2.1. Atmospheric Scattering Model

The scattering of particles in the atmosphere is the primary cause of haze [29]. Whether observed with the naked eye or captured in images, foggy conditions always present issues of reduced contrast and visibility. In 1999, Srinivasa G. Narasimhan and colleagues addressed the problem of low visibility in foggy conditions by establishing a mathematical model [30], explaining the imaging process of foggy images and the elements involved. The model suggests that in strong scattering media, there are two main reasons for the degradation of imaging results by detection systems: first, the absorption and scattering of suspended particles in the atmosphere affect the reflected light from objects, leading to a decrease in the energy of reflected light and, consequently, reducing brightness and contrast in the imaging results of the detection system; second, sunlight scattered by atmospheric scattering media forms background light, which typically has higher intensity than the light from the objects, resulting in unclear imaging results produced by the detection system. Figure 1 illustrates the imaging model of foggy conditions.

The diagram illustrates the imaging process of foggy conditions, showing that the light received by the detection system primarily originates from two sources: first, the light reflected from the target that reaches the detection system after attenuation by particles; second, the atmospheric light formed by the scattering of light sources (in this case, illumination) by particles. The mathematical model for foggy imaging is established based on this physical model.

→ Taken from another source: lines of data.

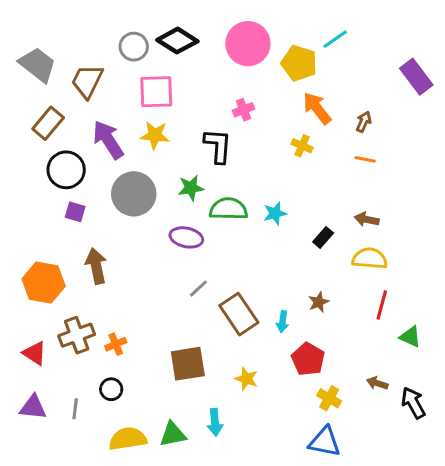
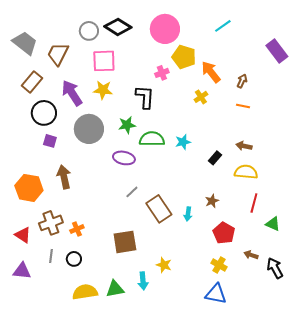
yellow pentagon: (299, 63) -> (184, 57), moved
yellow cross: (302, 146) -> (201, 97), turned 32
red pentagon: (308, 359) -> (224, 233), moved
yellow star: (246, 379) -> (164, 265), moved
gray line: (75, 409) -> (51, 256), moved

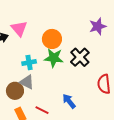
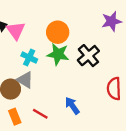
pink triangle: (19, 29) -> (16, 31), moved
cyan cross: (29, 62) -> (29, 57), turned 32

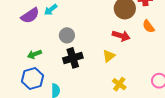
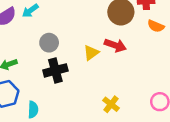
orange semicircle: (148, 26) -> (156, 26), moved, turned -32
yellow triangle: (109, 56) -> (91, 53), moved

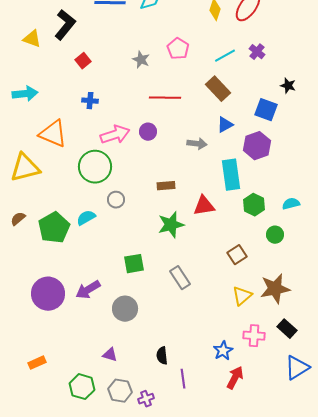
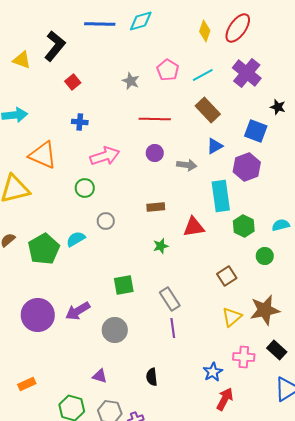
purple cross: (257, 52) -> (247, 73), size x1.8
cyan line: (225, 56) -> (203, 75), moved
purple circle: (148, 132) -> (155, 153), moved
green circle: (95, 167) -> (85, 188), size x0.6
green star: (171, 225) -> (161, 246), size x0.6
purple line: (183, 379) -> (173, 328), moved

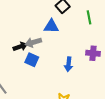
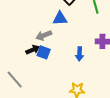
black arrow: (20, 47) -> (33, 50), moved

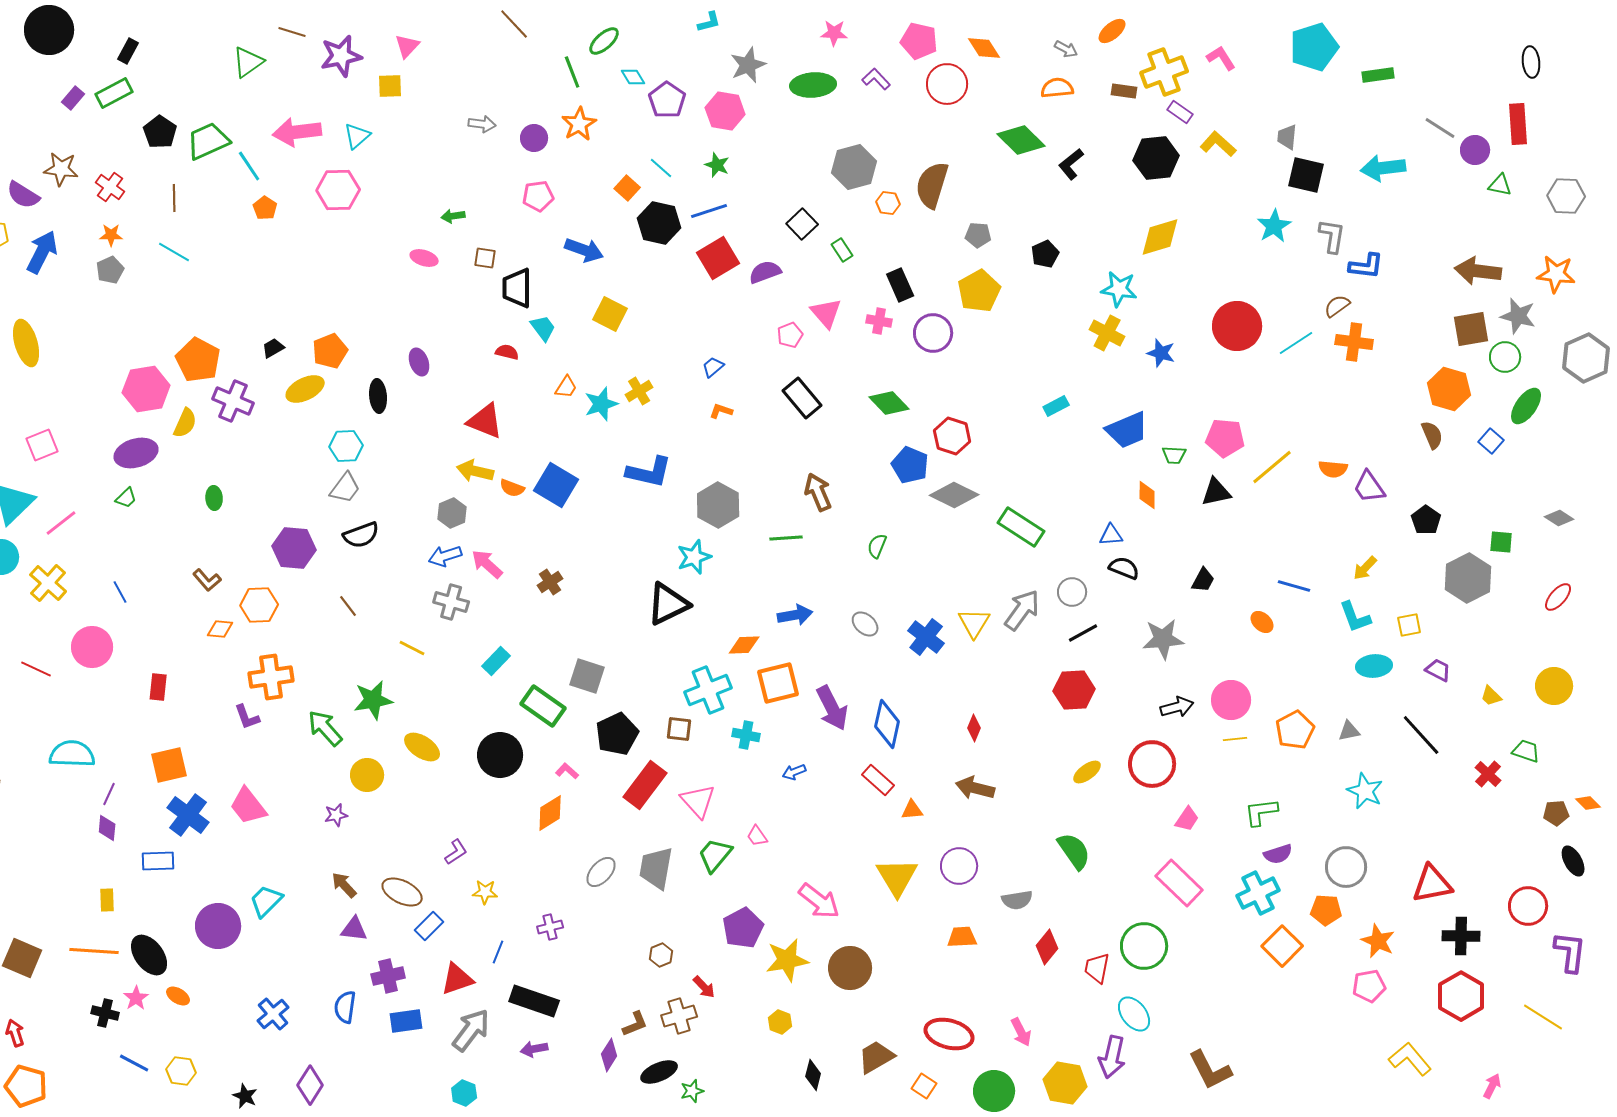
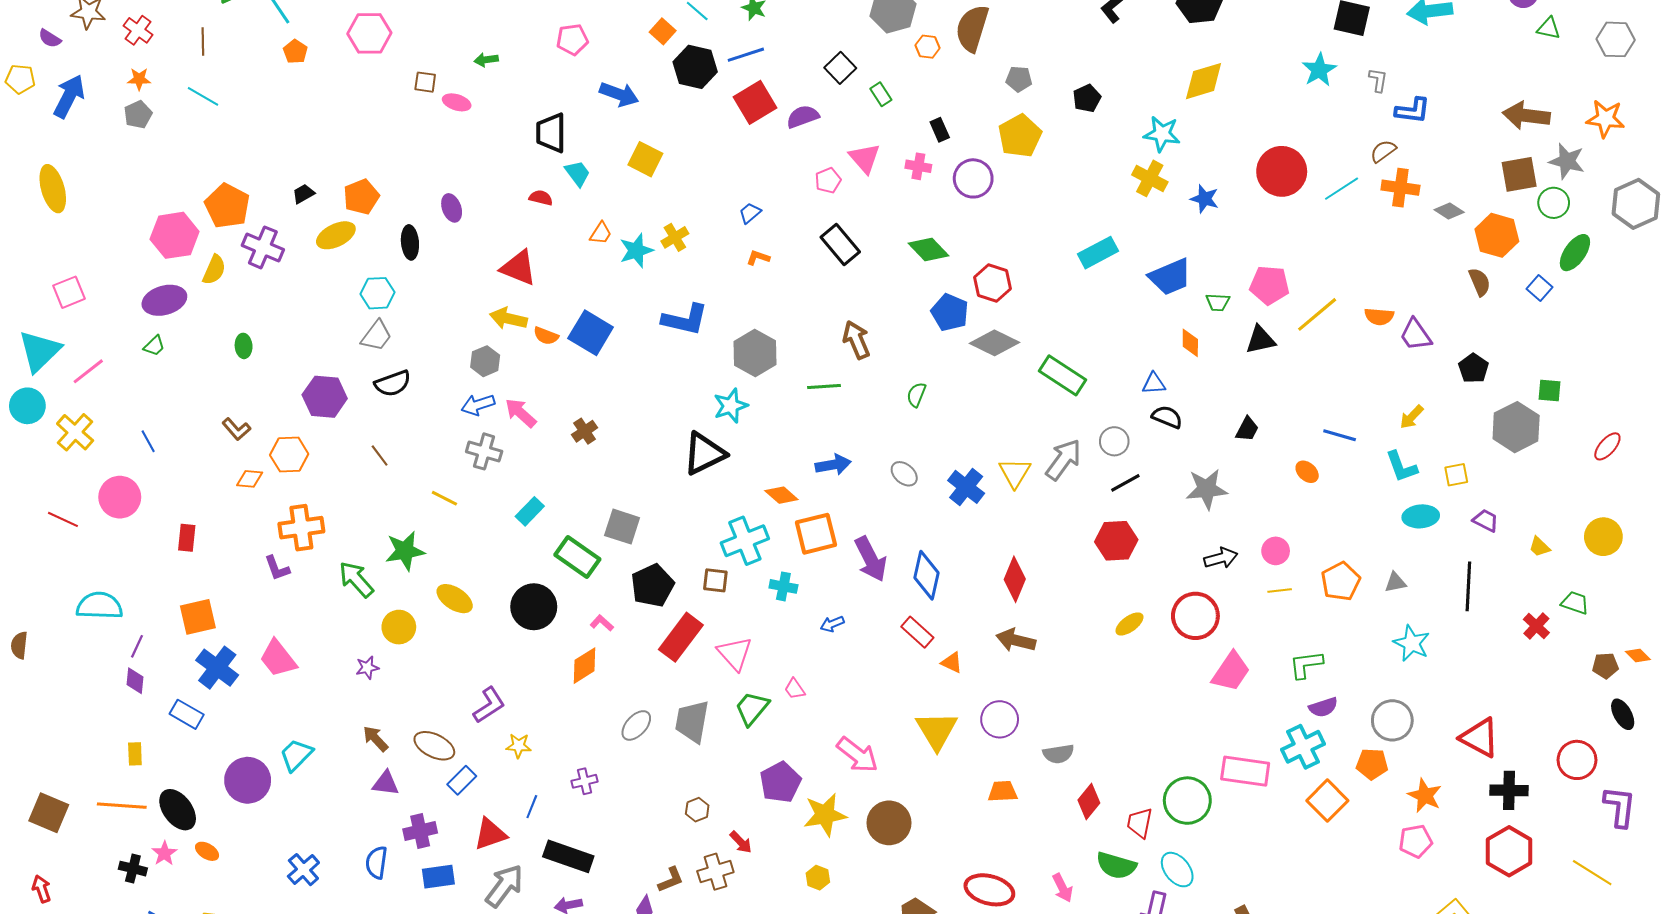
purple semicircle: (23, 195) -> (50, 38), size x0.7
gray L-shape: (1332, 236) -> (1378, 80), size x0.7
brown square: (485, 258) -> (425, 82), moved
black rectangle: (900, 285) -> (940, 130), size x0.7
cyan rectangle: (1056, 406) -> (1098, 253), size x1.5
gray diamond: (1559, 518) -> (1449, 211), moved
orange diamond: (744, 645) -> (781, 495), turned 44
pink circle: (1231, 700) -> (1276, 551), size x0.7
red diamond: (974, 728) -> (1015, 579), size x1.6
black line: (1421, 735) -> (1468, 586), turned 45
orange triangle: (912, 810) -> (952, 663), turned 30
pink trapezoid: (1187, 819) -> (1231, 672), size x1.6
green semicircle: (1074, 851) -> (1116, 865), moved, turned 141
purple L-shape: (456, 852) -> (489, 705), size x1.4
blue rectangle: (158, 861) -> (187, 714), turned 32
pink rectangle: (1179, 883) -> (1245, 771), moved, turned -36
red triangle: (1432, 884) -> (1480, 738), turned 39

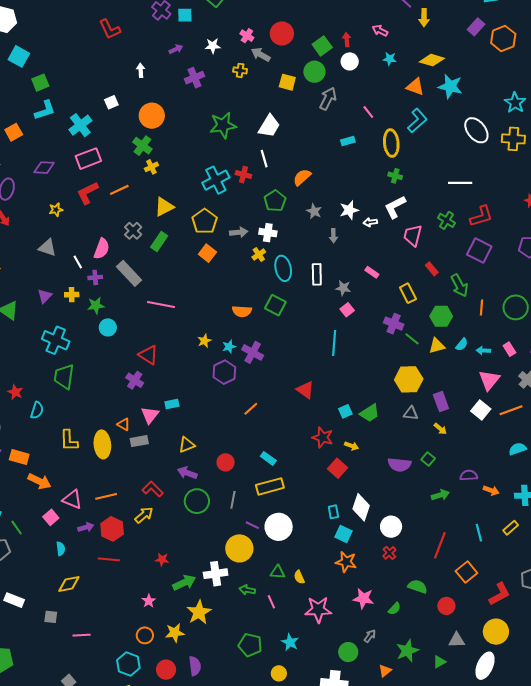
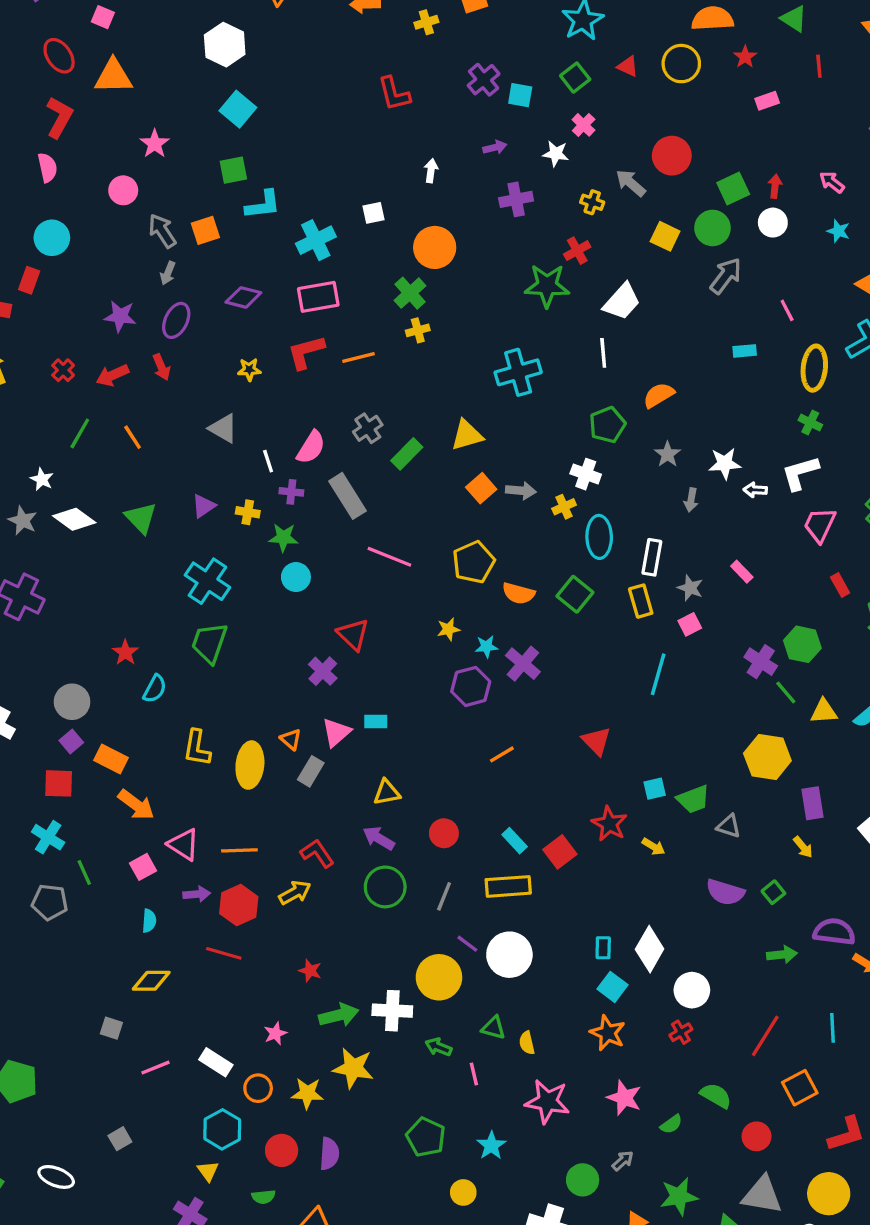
pink cross: (247, 36) -> (584, 125), moved
green square: (40, 83) -> (233, 170), moved
red cross: (243, 175) -> (577, 251), moved, turned 35
yellow triangle: (164, 207) -> (467, 435), moved
yellow pentagon: (205, 221) -> (474, 562), moved
gray arrow: (239, 232) -> (521, 491), moved
yellow rectangle: (408, 293) -> (641, 601), moved
green hexagon: (441, 316) -> (802, 644), moved
gray triangle: (411, 413) -> (729, 826), moved
gray rectangle: (139, 441) -> (311, 771), turned -60
red square: (337, 468) -> (560, 852), moved
purple semicircle: (469, 475) -> (834, 932), size x1.4
white rectangle: (14, 600) -> (216, 1062), moved
yellow star: (199, 612) -> (353, 1068), turned 30
pink line: (82, 635) -> (156, 1068), turned -30
gray triangle: (457, 640) -> (762, 1195), size x1.5

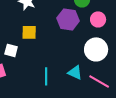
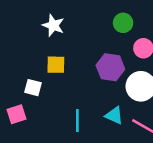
purple hexagon: (68, 19) -> (110, 67), moved

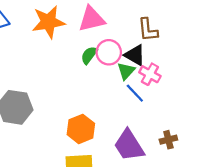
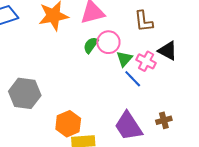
black triangle: (135, 55) -> (168, 51), moved
orange hexagon: (81, 129) -> (68, 124), moved

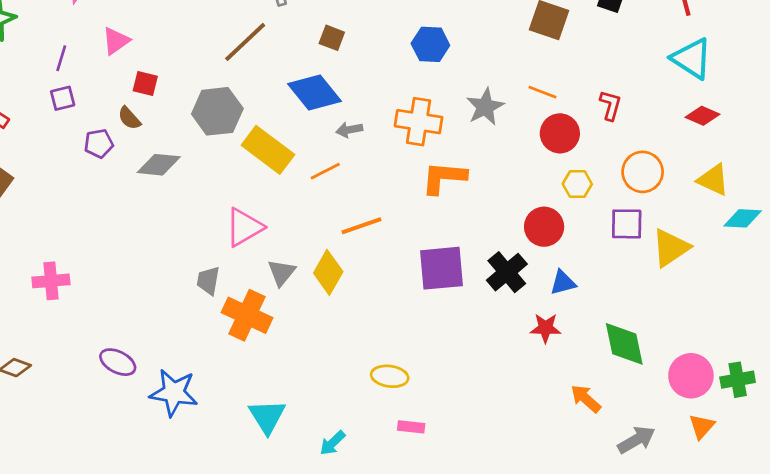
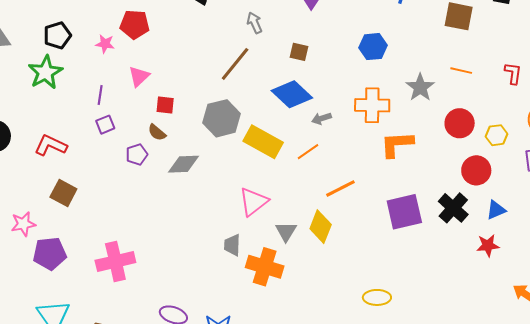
red circle: (560, 133) -> (460, 123), moved
pink cross: (51, 281) -> (115, 261), size x1.4

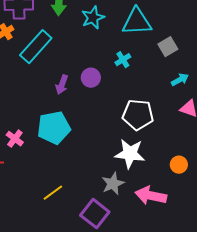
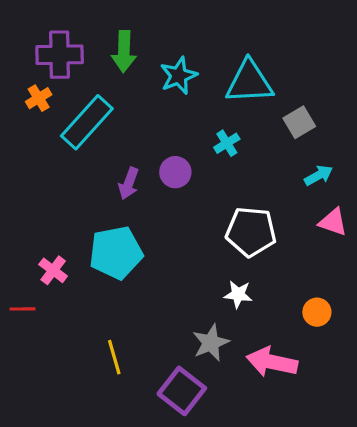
white star: (130, 154) -> (238, 294), size x0.6
yellow line: (53, 193) -> (114, 357), turned -70

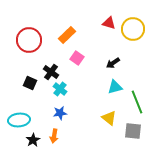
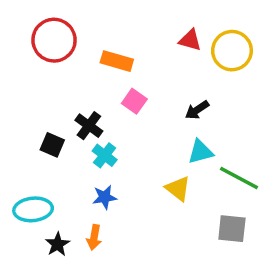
orange rectangle: (67, 35) -> (117, 61), turned 60
red circle: (29, 40) -> (54, 40), moved
green line: (137, 102) -> (239, 178), turned -40
yellow triangle: (109, 118) -> (178, 188), moved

I (x, λ) = e^{- β (λ) d (x)} R (x, λ) + L_{\infty} (1 - e^{- β (λ) d (x)}) = D (x, λ) + A (x, λ)

(1)

where

I (x, λ)

is the foggy image obtained by the detection system, and

R (x, λ)

represents the fog-free image that needs to be recovered. Parameter x represents the position of pixels in the image, and

λ

represents the wavelength of light.

L_{\infty}

represents the atmospheric light value at infinity. t =

e^{- β (λ) d (x)}

stands for the transport function, which is the proportion of light that reaches the detection system through particle attenuation.

2.2. Dark Channel Prior

The dark channel prior theory [10] is derived from observing a large number of outdoor haze-free images, revealing a statistical regularity: in most haze-free images that do not include sky regions, for each pixel in the image, at least one channel value is very small and close to zero. Using the dark channel prior theory, the minimum value across the three channels for each pixel in a hazy image is computed, forming the dark channel image of the hazy scene.

J^{d a r k} (x) = {m i n}_{y \in Ω (x)} {{m i n}_{c \in (R, G, B)} (J^{c} (y))}

(2)

where

J^{d a r k} (x)

represents the pixel value of the dark channel of the image at the position of pixel x;

y \in Ω (x)

represents the rectangular neighborhood window in the center; C represents the channel of the image; and R, G, and B represent the red, green, and blue channels.

The dark channel prior dehazing algorithm proposes a practical estimation method as follows: first, identify the top 0.1% brightest pixels in the dark channel image. Then, among these pixels in the corresponding RGB channels, find the maximum value to determine the global atmospheric light value for the image. In computing the transmission map, the dark channel prior dehazing algorithm initially uses the dark channel image to estimate the haze density and provide an initial estimate of the transmission map. The specific calculation formula is as follows:

\tilde{t} (x) = 1 - ω {m i n}_{y \in Ω (x)} ({m i n}_{c \in {R, G, B}} \frac{I^{c} (y)}{A^{c}})

(3)

where

\tilde{t} (x)

is the estimated rough transmittance value,

A^{c}

is the estimated atmospheric light value of the three channels of the image, and

ω

as 0.95 is generally taken. Therefore, the dark channel prior algorithm takes the above atmospheric scattering model as the theoretical model of fog imaging when it obtains fog images through the detection system and defogs them. By estimating transfer function

\tilde{t} (x)

from foggy images and substituting the obtained parameters into the atmospheric scattering model, the target image R (x, λ) can be recovered.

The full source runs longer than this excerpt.